Calibration Curve

Sometimes we need to characterize the behavior of a sensor for its measurements to be useful. This is especially true in the world of strain gages that output a millivolt signal proportional to the voltage input based on the amount of stress they are placed under. For our example, we are going to look at creating a calibration curve for a 2 mV/V-100 PSI pressure transmitter.

First, we will apply pressure and record the output millivolt readings. We will also monitor the excitation voltage throughout the process since knowing the millivolt per volt value relies on the voltage part of the equation. We will enter this data into an excel spreadsheet.

To calculate the mV/V readings we will concoct a small formula in excel to subtract the mV reading at zero PSI from the pressurized reading and divide it by the excitation voltage. This gives us our mV/V at each of the pressure test points.

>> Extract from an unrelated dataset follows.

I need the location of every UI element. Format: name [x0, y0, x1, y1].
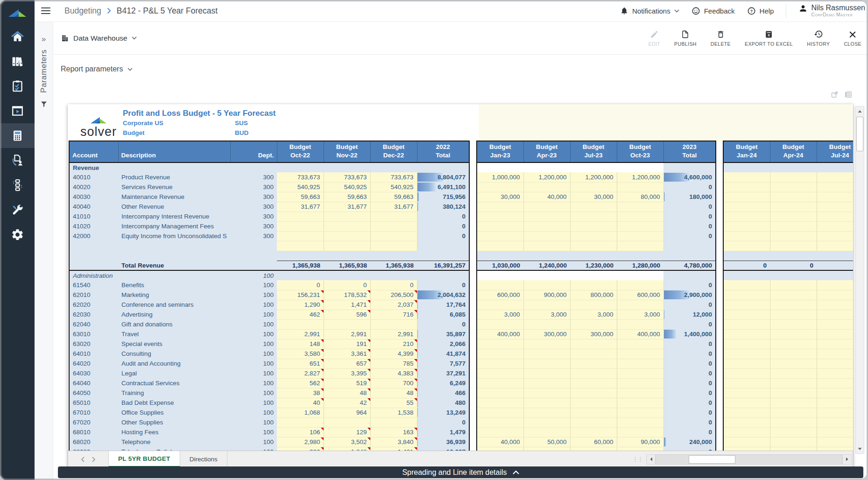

The reported value for full-scale mV/V is simply the value we calculated for the full-scale pressure reading. To obtain the zero value divide the mV/V value by the excitation voltage.

Insert a line graph. The default trendline is “linear”. When we add the trend line to the graph, the “format trend line” dialog will appear to the right of the screen in excel. Near the bottom check the box that says “display equation on chart.” The formula will appear on the graph in the form of a y=mx+b format. Since we have the mV/V plotted on the “x” axis we can plug in our reading divided by the excitation voltage to calculate the pressure reading.

Most modern data acquisition systems allow us to plug these formulas in and use them to interpret data from sensors. By building calibration curves for inexpensive sensors, we can use them to make measurements that might have been reserved for more expensive scalable sensors in the past.